"Every church was then a seminary, in which provision and preparation was made, not only for the continuation of Gospel preaching, but for the calling and gathering, and teaching of our churches." -- John Owen, Commentary on Hebrews, Vol. 3, p. 568. (p. 131 in the Crossway Edition edited by McGrath & Packer, 1998)
The local assembly of gathered believers is the primary and best educational institution for BELIEVERS in spiritual and religious matters.* The "church-based education" model derives from the New Testament, and is for all the people of the church. The seminarian model developed from the university's scholastic paradigm, and seems geared to train a "professionally qualified" minister. I have certain presuppositions that undergird and sustain what I am about to write. I will call attention to them, but not go into great detail. Many will agree with most of them, though not all. They are: (1). The Inspiration of Scripture -- all scripture is given by God and is therefore the place we find our instructions for education. (2). The command of Matthew 28:18-20 -- preach, baptize, teach -- is a command to be fulfilled by local assemblies of believers. (3). The local church is by nature and purpose a gathering of baptized saints committed to carrying out the work of Christ. (4). Consistent New Testament practices are authoritative, including that churches should be served by a plurality of elders. Jesus commanded the apostles to teach all things He had commanded them, and they taught the disciples in the churches to follow the commands and traditions they handed down.
Studying the scriptures exhibits nobility (Acts 17:11) and approves us unto God (II Tim. 2:15). This is not and should not be limited to one class of believers. The purpose of religious education is maturation of the saints that they might engage in ministry, be built up as a body with the goal of unity of the faith and knowledge of Christ (Eph. 4:7-16).
"Church-based education" utilizes the institution Jesus built and follows the example of the apostles. In New Testament times, elders received training in and by the local church, the apostles came to the local church, or they traveled with the apostles and assisted them (Acts 11:22-26; 13:1ff.; 14:21-23; 18:2,5,18; 19:8-10; II Tim 4:20; Heb. 6:1,2). All of these examples relate more to mentoring, apprenticeship, or on-the-job training models rather than a classroom model.
"Church-based education" recognizes the giftedness of ALL the body. Some models of education are designed with preachers (that is, ministers as professionals) in mind. Yet the New Testament teaches that all of the body should be trained and equipped for the ministry, and that all the body has gifts for ministry. Training for "the ministry" is not of greater importance than training for "ministry". A sincere effort to equip all the body begins and ends on the local church level.
"Church-based education" offers the best system of "integrated" education with the Lord's basic institution –- the home. In the church, discipleship, ministry experience, and scholarship are integrated -- not only with one another, but with marriage, home life, child rearing, and in a body that is vitally consumed (or at least should be) with the "whole man" minister.
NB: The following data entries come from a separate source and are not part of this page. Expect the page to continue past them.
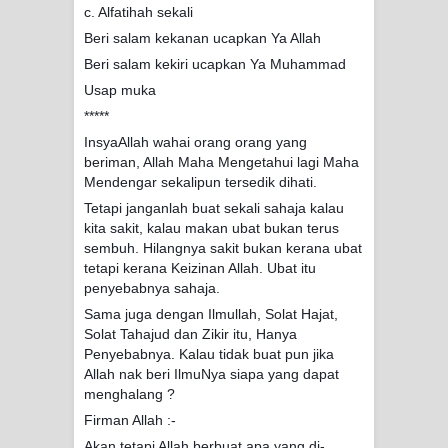
c. Alfatihah sekali
Beri salam kekanan ucapkan Ya Allah
Beri salam kekiri ucapkan Ya Muhammad
Usap muka
*****
InsyaAllah wahai orang orang yang
beriman, Allah Maha Mengetahui lagi Maha
Mendengar sekalipun tersedik dihati.
Tetapi janganlah buat sekali sahaja kalau
kita sakit, kalau makan ubat bukan terus
sembuh. Hilangnya sakit bukan kerana ubat
tetapi kerana Keizinan Allah. Ubat itu
penyebabnya sahaja.
Sama juga dengan Ilmullah, Solat Hajat,
Solat Tahajud dan Zikir itu, Hanya
Penyebabnya. Kalau tidak buat pun jika
Allah nak beri IlmuNya siapa yang dapat
menghalang ?
Firman Allah :-
Akan tetapi Allah berbuat apa yang di-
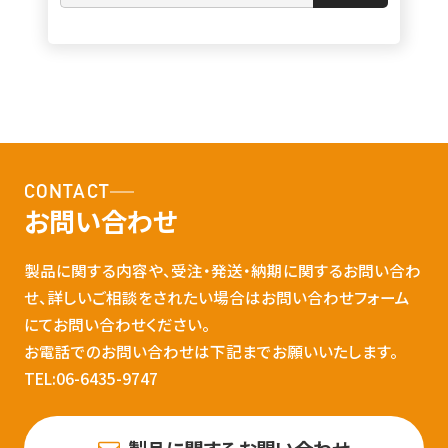
CONTACT
お問い合わせ
製品に関する内容や、受注・発送・納期に関するお問い合わ
せ、詳しいご相談をされたい場合はお問い合わせフォーム
にてお問い合わせください。
お電話でのお問い合わせは下記までお願いいたします。
TEL:06-6435-9747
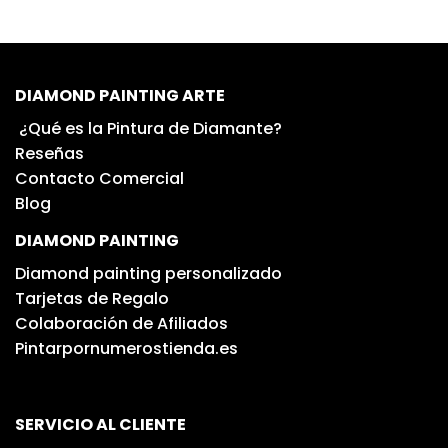
DIAMOND PAINTING ARTE
¿Qué es la Pintura de Diamante?
Reseñas
Contacto Comercial
Blog
DIAMOND PAINTING
Diamond painting personalizado
Tarjetas de Regalo
Colaboración de Afiliados
Pintarpornumerostienda.es
SERVICIO AL CLIENTE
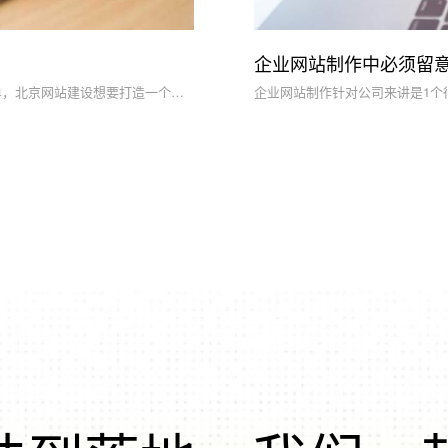
企业网站制作中必须留
建立一个网站当然容易，可是要保证网站的质量却又不是那么的简单，北京网站建设想要打造一个高质量的网站，还是得从几个方面要做起，花了钱去打造网站，可能简单略过就可以了，明确了网站建设的重要环节，那么你的网站做出来也会更有品质。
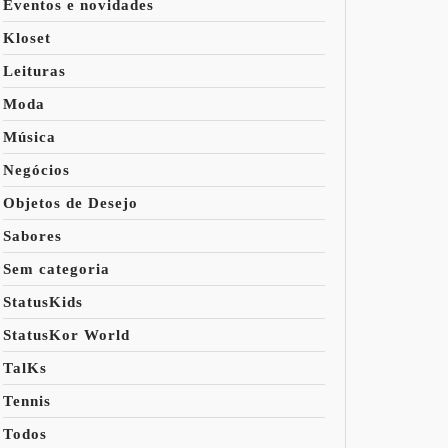
Eventos e novidades
Kloset
Leituras
Moda
Música
Negócios
Objetos de Desejo
Sabores
Sem categoria
StatusKids
StatusKor World
TalKs
Tennis
Todos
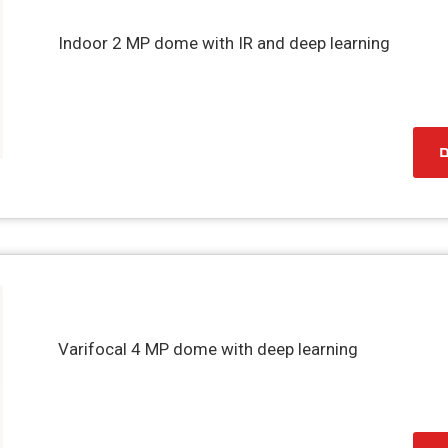
Indoor 2 MP dome with IR and deep learning
ם
Varifocal 4 MP dome with deep learning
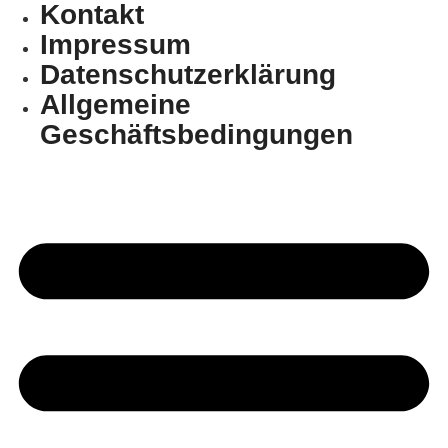
Kontakt
Impressum
Daten­schutz­erklärung
Allgemeine
Geschäftsbedingungen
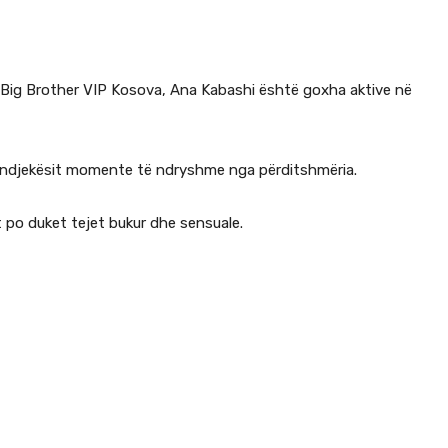
 Big Brother VIP Kosova, Ana Kabashi është goxha aktive në
e ndjekësit momente të ndryshme nga përditshmëria.
t po duket tejet bukur dhe sensuale.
"Church-based education" does not remove the gift of the "preacher-in-training" from benefiting his church, and it does not remove the church from blessing the "preacher-in-training". The young elder/novice remains involved with the congregation and families where God has placed him. Further, the plurality of elders assures he is not thrown into pastoring alone without the skills to do so, and he is not expected to be THE ONE MAN who knows all and does all.
"Church-based education" recognizes the New Testament assumption that churches are equipped to train their ministers. If they are not, they should be. If churches are not fully equipped to train their ministers, and if seminaries are sincere in their desire to best promote the work of God, let them work themselves out of a job by equipping churches to become able to educate their own people, rather than keeping churches dependent upon them.
In the local congregation of believers, we never finish our education and never receive a degree. In addition to theology, hermeneutics, or homiletics, we learn necessary lessons of interdependence, relations, service, self-denial, longsuffering, meekness, kindness, and love. Instead of pre-designed degrees from which to choose, each "course" can be specially adapted with the particular individual student in mind.
According to R. Paul Stevens (Liberating the Laity: Equipping All the Saints for Ministry, Regent College, 2002, p. 46), "The best structure for equipping every Christian is already in place. It predates the seminary and the weekend seminar and will outlast both. In the New Testament no other nurturing and equipping is offered than the local church. In the New Testament church, as in the ministry of Jesus, people learned in the furnace of life, in a relational, living, working and ministering context." I agree.
* The home is also a God-ordained primary educational institution. But it serves all persons in the home and is not restricted solely to believers or spiritual issues.